When a line of the records below contains the string "Acheteurs", copy that whole line.

(Extracted page text data)
--- START ---
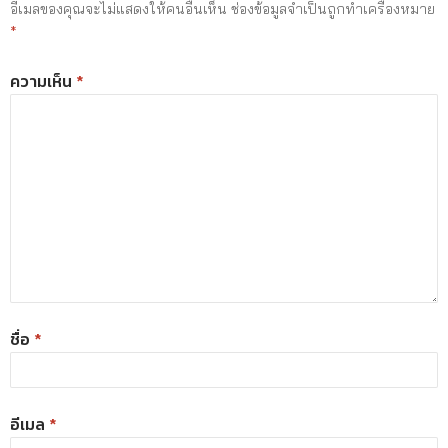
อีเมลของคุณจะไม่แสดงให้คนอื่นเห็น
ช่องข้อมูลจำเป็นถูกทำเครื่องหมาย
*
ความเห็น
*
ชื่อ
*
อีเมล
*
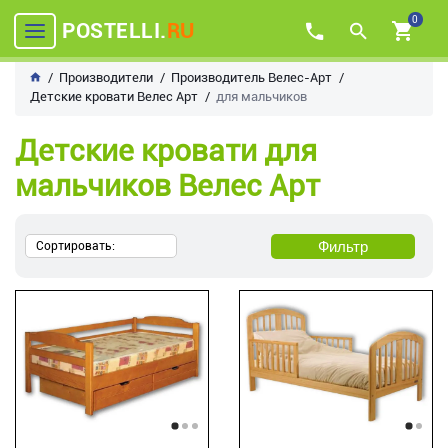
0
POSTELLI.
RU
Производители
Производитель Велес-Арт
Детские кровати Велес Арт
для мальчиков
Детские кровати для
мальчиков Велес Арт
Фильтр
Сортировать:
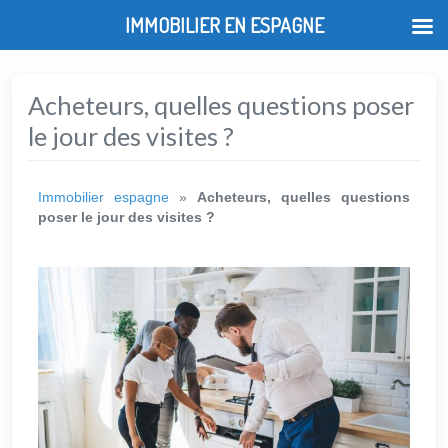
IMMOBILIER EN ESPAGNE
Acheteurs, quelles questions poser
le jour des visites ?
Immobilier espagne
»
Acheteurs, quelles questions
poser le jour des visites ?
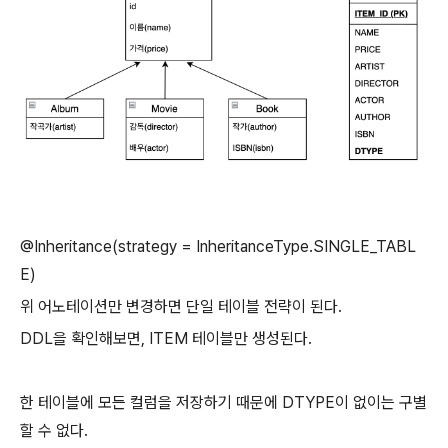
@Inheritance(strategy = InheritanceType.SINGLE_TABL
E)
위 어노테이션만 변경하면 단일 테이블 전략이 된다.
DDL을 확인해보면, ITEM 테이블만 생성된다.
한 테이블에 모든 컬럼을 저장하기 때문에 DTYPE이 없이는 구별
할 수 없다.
--- END ---
→ TASK RESULT:
Acheteurs, quelles questions poser
Acheteurs, quelles questions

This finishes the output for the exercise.